School of Computer Science, McGill University, Montreal H3A 0G4, Canada.
Bioinformatics. 2022 Jun 24;38(Suppl 1):i299-i306. doi: 10.1093/bioinformatics/btac259.
The computational prediction of regulatory function associated with a genomic sequence is of utter importance in -omics study, which facilitates our understanding of the underlying mechanisms underpinning the vast gene regulatory network. Prominent examples in this area include the binding prediction of transcription factors in DNA regulatory regions, and predicting RNA-protein interaction in the context of post-transcriptional gene expression.
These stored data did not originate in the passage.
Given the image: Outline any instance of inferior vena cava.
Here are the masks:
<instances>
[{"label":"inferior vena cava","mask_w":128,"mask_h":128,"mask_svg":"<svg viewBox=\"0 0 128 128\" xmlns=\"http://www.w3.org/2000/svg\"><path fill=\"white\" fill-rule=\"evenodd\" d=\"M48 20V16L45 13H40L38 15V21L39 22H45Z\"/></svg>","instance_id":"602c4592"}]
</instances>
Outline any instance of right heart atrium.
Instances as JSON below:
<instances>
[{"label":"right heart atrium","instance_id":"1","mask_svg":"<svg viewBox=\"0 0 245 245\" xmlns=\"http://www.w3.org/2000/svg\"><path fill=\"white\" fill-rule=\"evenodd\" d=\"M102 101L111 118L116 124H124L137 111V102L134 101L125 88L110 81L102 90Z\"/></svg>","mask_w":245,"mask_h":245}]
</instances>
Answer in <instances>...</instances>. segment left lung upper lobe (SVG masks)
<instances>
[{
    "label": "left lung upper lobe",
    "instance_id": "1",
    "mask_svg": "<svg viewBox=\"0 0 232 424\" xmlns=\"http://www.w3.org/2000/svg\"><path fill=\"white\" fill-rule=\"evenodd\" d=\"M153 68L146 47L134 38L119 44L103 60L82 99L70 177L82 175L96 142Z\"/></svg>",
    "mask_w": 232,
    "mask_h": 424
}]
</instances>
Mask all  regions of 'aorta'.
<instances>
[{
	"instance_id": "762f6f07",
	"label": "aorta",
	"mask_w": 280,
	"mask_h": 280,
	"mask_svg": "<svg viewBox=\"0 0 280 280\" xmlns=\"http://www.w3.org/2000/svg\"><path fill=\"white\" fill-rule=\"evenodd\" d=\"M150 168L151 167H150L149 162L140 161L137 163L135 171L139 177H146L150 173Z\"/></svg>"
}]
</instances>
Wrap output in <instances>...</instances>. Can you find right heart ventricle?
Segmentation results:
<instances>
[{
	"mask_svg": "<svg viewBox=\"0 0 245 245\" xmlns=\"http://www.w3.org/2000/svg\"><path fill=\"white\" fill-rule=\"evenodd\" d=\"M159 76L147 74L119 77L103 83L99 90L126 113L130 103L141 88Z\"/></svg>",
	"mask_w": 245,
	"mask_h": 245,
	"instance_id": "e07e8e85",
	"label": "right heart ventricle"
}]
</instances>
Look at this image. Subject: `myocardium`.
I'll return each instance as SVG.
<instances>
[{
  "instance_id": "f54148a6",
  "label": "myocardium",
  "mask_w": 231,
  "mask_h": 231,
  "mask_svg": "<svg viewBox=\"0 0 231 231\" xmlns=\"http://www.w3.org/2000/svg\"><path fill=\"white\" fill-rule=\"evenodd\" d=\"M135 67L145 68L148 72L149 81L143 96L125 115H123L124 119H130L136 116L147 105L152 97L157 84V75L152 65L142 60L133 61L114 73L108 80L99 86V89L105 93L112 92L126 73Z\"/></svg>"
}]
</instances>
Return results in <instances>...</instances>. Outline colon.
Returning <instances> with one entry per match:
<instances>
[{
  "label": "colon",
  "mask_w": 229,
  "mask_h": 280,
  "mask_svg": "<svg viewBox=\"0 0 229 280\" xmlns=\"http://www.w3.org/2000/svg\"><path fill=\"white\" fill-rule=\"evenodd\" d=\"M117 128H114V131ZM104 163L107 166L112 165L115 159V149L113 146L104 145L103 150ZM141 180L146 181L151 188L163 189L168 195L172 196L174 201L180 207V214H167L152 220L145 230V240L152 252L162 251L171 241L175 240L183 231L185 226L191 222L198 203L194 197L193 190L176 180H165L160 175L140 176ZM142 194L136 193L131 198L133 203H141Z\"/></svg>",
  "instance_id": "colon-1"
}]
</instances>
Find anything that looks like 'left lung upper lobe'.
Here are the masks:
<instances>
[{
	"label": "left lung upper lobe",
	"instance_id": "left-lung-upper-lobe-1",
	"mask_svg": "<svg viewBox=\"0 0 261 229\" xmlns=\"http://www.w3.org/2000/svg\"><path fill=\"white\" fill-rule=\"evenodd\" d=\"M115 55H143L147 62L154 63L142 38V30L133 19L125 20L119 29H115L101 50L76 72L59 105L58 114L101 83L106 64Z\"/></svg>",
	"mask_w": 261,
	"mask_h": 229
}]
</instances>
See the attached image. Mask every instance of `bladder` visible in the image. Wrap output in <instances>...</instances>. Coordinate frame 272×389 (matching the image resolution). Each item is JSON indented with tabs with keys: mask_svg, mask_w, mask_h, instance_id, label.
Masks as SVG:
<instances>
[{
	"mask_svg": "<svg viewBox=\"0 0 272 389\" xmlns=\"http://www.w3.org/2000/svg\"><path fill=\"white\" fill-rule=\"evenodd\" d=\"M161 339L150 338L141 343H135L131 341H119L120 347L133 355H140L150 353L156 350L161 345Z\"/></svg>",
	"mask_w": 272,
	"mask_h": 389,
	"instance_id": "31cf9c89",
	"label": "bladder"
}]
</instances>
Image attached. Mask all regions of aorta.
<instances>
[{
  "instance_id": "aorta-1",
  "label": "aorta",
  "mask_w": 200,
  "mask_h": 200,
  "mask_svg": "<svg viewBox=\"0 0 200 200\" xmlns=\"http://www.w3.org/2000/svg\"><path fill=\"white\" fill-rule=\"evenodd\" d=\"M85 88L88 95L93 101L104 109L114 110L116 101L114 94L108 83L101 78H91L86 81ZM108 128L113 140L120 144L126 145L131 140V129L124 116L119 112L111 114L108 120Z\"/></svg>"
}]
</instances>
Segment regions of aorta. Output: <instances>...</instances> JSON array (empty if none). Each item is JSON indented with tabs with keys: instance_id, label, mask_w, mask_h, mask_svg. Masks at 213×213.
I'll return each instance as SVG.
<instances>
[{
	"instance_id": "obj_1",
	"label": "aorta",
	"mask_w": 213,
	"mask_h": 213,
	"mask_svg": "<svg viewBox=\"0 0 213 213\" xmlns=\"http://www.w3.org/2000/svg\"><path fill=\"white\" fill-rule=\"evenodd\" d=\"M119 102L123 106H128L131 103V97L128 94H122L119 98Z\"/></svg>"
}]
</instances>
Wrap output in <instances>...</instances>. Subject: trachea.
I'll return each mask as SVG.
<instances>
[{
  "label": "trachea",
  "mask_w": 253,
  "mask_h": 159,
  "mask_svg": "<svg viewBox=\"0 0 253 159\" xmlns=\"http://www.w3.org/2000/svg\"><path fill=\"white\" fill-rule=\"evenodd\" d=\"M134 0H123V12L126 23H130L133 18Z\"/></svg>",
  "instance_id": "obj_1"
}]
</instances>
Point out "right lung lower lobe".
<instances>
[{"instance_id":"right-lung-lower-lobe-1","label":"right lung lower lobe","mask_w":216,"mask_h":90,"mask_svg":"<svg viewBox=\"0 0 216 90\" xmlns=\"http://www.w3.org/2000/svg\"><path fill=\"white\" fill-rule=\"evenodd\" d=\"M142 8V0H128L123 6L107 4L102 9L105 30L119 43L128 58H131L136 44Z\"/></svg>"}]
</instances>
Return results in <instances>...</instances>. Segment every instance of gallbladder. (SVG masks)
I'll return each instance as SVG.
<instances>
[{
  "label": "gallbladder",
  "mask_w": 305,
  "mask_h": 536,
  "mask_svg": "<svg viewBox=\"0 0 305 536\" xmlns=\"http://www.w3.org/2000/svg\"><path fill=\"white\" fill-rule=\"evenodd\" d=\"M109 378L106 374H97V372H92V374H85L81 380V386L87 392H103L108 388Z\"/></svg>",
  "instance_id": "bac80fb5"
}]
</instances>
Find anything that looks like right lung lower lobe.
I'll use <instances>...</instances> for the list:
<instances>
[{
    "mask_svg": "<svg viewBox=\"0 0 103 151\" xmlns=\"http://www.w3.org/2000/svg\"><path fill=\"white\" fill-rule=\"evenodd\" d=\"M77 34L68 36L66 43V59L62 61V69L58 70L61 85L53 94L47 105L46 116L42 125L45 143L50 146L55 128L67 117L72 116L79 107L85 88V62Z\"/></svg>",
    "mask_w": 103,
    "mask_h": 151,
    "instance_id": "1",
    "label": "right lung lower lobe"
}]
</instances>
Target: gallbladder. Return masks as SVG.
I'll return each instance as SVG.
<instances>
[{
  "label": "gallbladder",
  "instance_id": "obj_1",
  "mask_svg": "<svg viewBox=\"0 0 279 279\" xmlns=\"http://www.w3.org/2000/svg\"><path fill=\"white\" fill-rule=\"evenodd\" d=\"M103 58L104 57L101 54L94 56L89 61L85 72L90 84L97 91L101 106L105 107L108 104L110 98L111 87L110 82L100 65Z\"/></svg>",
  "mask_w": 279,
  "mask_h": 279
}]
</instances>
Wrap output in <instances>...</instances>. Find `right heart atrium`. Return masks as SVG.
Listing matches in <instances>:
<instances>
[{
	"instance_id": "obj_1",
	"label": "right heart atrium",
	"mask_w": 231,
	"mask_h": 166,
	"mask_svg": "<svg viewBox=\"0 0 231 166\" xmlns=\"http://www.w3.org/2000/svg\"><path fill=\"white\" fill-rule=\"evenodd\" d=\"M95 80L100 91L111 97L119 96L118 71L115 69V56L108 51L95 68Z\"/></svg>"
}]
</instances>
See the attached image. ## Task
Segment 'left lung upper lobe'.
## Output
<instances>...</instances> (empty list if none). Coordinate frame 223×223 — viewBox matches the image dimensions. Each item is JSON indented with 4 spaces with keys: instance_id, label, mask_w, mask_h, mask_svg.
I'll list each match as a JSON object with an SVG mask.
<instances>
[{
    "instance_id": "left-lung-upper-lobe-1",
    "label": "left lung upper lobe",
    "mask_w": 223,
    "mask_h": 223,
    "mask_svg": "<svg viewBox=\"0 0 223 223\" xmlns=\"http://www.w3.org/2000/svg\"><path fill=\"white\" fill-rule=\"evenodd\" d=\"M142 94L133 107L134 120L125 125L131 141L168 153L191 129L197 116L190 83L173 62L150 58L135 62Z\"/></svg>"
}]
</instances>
However, existing computational methods have suffered from high false-positive rates and have seldom used any evolutionary information, despite the vast amount of available orthologous data across multitudes of extant and ancestral genomes, which readily present an opportunity to improve the accuracy of existing computational methods.
In this study, we present a novel probabilistic approach called PhyloPGM that leverages previously trained TFBS or RNA-RBP binding predictors by aggregating their predictions from various orthologous regions, in order to boost the overall prediction accuracy on human sequences. Throughout our experiments, PhyloPGM has shown significant improvement over baselines such as the sequence-based RNA-RBP binding predictor RNATracker and the sequence-based TFBS predictor that is known as FactorNet. PhyloPGM is simple in principle, easy to implement and yet, yields impressive results.
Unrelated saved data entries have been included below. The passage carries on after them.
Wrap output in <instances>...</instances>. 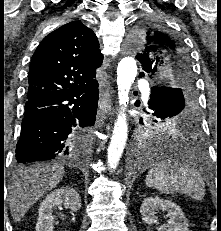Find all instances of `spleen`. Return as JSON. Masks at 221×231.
Here are the masks:
<instances>
[{
	"label": "spleen",
	"mask_w": 221,
	"mask_h": 231,
	"mask_svg": "<svg viewBox=\"0 0 221 231\" xmlns=\"http://www.w3.org/2000/svg\"><path fill=\"white\" fill-rule=\"evenodd\" d=\"M146 184L164 194L181 193L201 201L205 184L201 174L187 162L165 159L156 163L148 172Z\"/></svg>",
	"instance_id": "1"
}]
</instances>
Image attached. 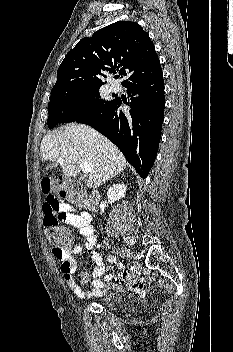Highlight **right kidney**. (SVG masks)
I'll return each mask as SVG.
<instances>
[{
  "label": "right kidney",
  "mask_w": 233,
  "mask_h": 352,
  "mask_svg": "<svg viewBox=\"0 0 233 352\" xmlns=\"http://www.w3.org/2000/svg\"><path fill=\"white\" fill-rule=\"evenodd\" d=\"M126 186L124 184H115L110 187L107 191V197L109 202L112 204L115 201L125 197Z\"/></svg>",
  "instance_id": "1"
}]
</instances>
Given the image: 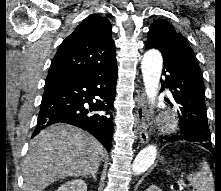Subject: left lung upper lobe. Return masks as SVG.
<instances>
[{
  "label": "left lung upper lobe",
  "instance_id": "left-lung-upper-lobe-1",
  "mask_svg": "<svg viewBox=\"0 0 221 191\" xmlns=\"http://www.w3.org/2000/svg\"><path fill=\"white\" fill-rule=\"evenodd\" d=\"M146 48L158 49L164 59H175L184 53L183 49L192 51L185 37L177 33L174 27L164 19H158L151 24ZM198 143L203 146L212 147L210 132L208 138L202 139Z\"/></svg>",
  "mask_w": 221,
  "mask_h": 191
}]
</instances>
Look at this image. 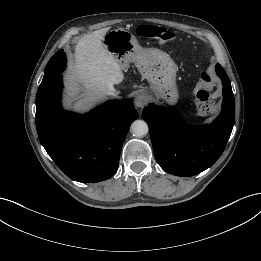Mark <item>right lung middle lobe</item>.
<instances>
[{
	"label": "right lung middle lobe",
	"mask_w": 261,
	"mask_h": 261,
	"mask_svg": "<svg viewBox=\"0 0 261 261\" xmlns=\"http://www.w3.org/2000/svg\"><path fill=\"white\" fill-rule=\"evenodd\" d=\"M66 67V57L63 50H59L48 62L43 80L37 93L42 92L54 80L55 76L61 73Z\"/></svg>",
	"instance_id": "1"
}]
</instances>
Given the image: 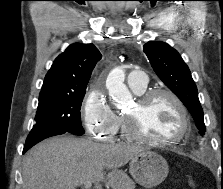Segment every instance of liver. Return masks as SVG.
<instances>
[{"label":"liver","instance_id":"6515ba94","mask_svg":"<svg viewBox=\"0 0 223 189\" xmlns=\"http://www.w3.org/2000/svg\"><path fill=\"white\" fill-rule=\"evenodd\" d=\"M143 151V147L130 144H100L70 136L49 138L27 152L22 187L76 189L91 181L126 189L129 178L119 168ZM105 168L111 170L106 177Z\"/></svg>","mask_w":223,"mask_h":189}]
</instances>
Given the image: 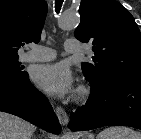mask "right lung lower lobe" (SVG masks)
Wrapping results in <instances>:
<instances>
[{"label":"right lung lower lobe","instance_id":"right-lung-lower-lobe-1","mask_svg":"<svg viewBox=\"0 0 141 139\" xmlns=\"http://www.w3.org/2000/svg\"><path fill=\"white\" fill-rule=\"evenodd\" d=\"M0 111L19 116L48 132H61L50 102L28 76L18 81L0 82Z\"/></svg>","mask_w":141,"mask_h":139}]
</instances>
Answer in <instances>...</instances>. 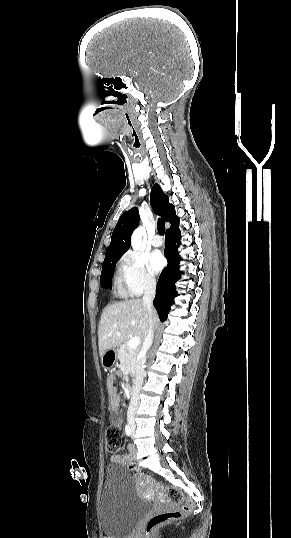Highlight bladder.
<instances>
[{
    "label": "bladder",
    "instance_id": "1",
    "mask_svg": "<svg viewBox=\"0 0 291 538\" xmlns=\"http://www.w3.org/2000/svg\"><path fill=\"white\" fill-rule=\"evenodd\" d=\"M151 509L152 505L137 495L134 479L124 466L106 467L99 504V525L105 538H126Z\"/></svg>",
    "mask_w": 291,
    "mask_h": 538
}]
</instances>
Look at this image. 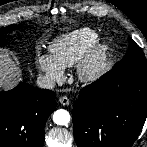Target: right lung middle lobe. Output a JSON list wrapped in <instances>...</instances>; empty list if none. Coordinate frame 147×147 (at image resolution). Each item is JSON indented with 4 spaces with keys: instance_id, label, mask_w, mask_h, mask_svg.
Masks as SVG:
<instances>
[{
    "instance_id": "obj_1",
    "label": "right lung middle lobe",
    "mask_w": 147,
    "mask_h": 147,
    "mask_svg": "<svg viewBox=\"0 0 147 147\" xmlns=\"http://www.w3.org/2000/svg\"><path fill=\"white\" fill-rule=\"evenodd\" d=\"M19 27H21V25ZM17 28L18 26L16 24L0 28V45L3 42V36L7 33L14 31Z\"/></svg>"
}]
</instances>
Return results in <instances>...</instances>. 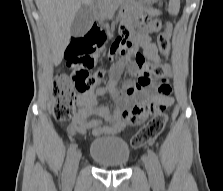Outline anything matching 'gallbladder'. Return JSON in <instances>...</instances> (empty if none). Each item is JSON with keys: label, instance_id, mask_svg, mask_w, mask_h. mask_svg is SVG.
<instances>
[{"label": "gallbladder", "instance_id": "bac80fb5", "mask_svg": "<svg viewBox=\"0 0 223 191\" xmlns=\"http://www.w3.org/2000/svg\"><path fill=\"white\" fill-rule=\"evenodd\" d=\"M93 23V13L89 6L82 5L74 17L71 25V35L81 37L85 35Z\"/></svg>", "mask_w": 223, "mask_h": 191}]
</instances>
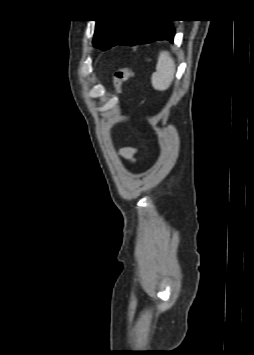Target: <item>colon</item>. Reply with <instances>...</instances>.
<instances>
[{
  "label": "colon",
  "mask_w": 254,
  "mask_h": 355,
  "mask_svg": "<svg viewBox=\"0 0 254 355\" xmlns=\"http://www.w3.org/2000/svg\"><path fill=\"white\" fill-rule=\"evenodd\" d=\"M136 76L135 72L128 68L117 69L113 74V86L116 92H120L122 85Z\"/></svg>",
  "instance_id": "5ec220e1"
}]
</instances>
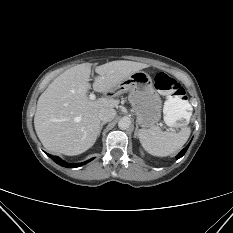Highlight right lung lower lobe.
I'll list each match as a JSON object with an SVG mask.
<instances>
[{"instance_id": "obj_1", "label": "right lung lower lobe", "mask_w": 233, "mask_h": 233, "mask_svg": "<svg viewBox=\"0 0 233 233\" xmlns=\"http://www.w3.org/2000/svg\"><path fill=\"white\" fill-rule=\"evenodd\" d=\"M47 154V153H46ZM47 156H49L50 158L53 159L54 162H56L57 164H59L60 166H63V167H66V168H75V167H79L81 165H84L85 163L89 162H85V163H78V164H69V163H66L64 162L62 159H60L59 157L57 156H52L50 154H47Z\"/></svg>"}]
</instances>
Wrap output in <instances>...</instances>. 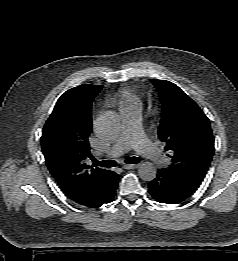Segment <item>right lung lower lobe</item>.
Segmentation results:
<instances>
[{
	"instance_id": "obj_1",
	"label": "right lung lower lobe",
	"mask_w": 238,
	"mask_h": 261,
	"mask_svg": "<svg viewBox=\"0 0 238 261\" xmlns=\"http://www.w3.org/2000/svg\"><path fill=\"white\" fill-rule=\"evenodd\" d=\"M117 186L118 175L115 172L108 170L97 188L76 203L90 208H97L103 204L110 203L115 196Z\"/></svg>"
}]
</instances>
The PhyloPGM package is available at https://github.com/BlanchetteLab/PhyloPGM.
Supplementary data are available at Bioinformatics online.
在组学研究中,与基因组序列相关的调控功能的计算预测至关重要,这有助于我们理解庞大的基因调控网络背后的潜在机制。该领域的突出例子包括 DNA 调控区域中转录因子的结合预测,以及在后转录基因表达的情况下预测 RNA-蛋白质相互作用。然而,现有的计算方法存在高假阳性率的问题,并且很少利用任何进化信息,尽管在众多现存和祖先基因组中都有大量的同源数据,这为提高现有计算方法的准确性提供了机会。
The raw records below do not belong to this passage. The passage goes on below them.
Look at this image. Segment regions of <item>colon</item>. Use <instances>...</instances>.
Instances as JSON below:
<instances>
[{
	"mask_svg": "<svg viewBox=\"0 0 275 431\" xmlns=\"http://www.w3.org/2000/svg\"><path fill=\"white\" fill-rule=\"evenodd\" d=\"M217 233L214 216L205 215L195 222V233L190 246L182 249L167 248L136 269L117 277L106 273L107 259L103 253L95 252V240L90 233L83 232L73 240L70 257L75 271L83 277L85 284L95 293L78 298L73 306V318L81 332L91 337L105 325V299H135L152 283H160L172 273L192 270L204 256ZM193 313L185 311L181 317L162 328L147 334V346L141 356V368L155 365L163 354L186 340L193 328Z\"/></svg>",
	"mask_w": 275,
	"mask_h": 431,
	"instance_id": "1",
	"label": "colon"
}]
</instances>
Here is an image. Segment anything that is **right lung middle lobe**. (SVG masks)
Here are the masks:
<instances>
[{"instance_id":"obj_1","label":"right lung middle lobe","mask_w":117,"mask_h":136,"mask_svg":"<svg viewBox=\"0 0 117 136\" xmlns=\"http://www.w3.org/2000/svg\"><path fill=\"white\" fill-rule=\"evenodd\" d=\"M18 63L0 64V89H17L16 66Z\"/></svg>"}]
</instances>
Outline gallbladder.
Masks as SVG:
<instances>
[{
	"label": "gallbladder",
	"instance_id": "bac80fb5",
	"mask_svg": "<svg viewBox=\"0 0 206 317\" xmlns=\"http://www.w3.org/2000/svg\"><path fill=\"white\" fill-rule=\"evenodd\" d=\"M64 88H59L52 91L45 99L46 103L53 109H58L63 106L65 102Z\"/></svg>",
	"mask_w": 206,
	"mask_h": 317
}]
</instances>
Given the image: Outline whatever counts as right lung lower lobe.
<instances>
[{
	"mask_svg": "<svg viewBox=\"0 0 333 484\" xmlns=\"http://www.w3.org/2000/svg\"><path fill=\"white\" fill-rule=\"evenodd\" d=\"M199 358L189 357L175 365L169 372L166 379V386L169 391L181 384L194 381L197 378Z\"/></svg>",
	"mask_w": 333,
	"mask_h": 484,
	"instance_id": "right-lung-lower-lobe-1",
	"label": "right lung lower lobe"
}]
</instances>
在这项研究中,我们提出了一种名为 PhyloPGM 的新概率方法,该方法通过从各种同源区域聚合先前训练的 TFBS 或 RNA-RBP 结合预测器的预测,从而提高了对人类序列的整体预测准确性。在我们的实验中,PhyloPGM 与基线相比有显著的改进,例如基于序列的 RNA-RBP 结合预测器 RNATracker 和基于序列的 TFBS 预测器 FactorNet。PhyloPGM 在原理上简单,易于实现,但却取得了令人印象深刻的结果。
PhyloPGM 包可在 https://github.com/BlanchetteLab/PhyloPGM 上获得。
补充数据可在生物信息学在线获得。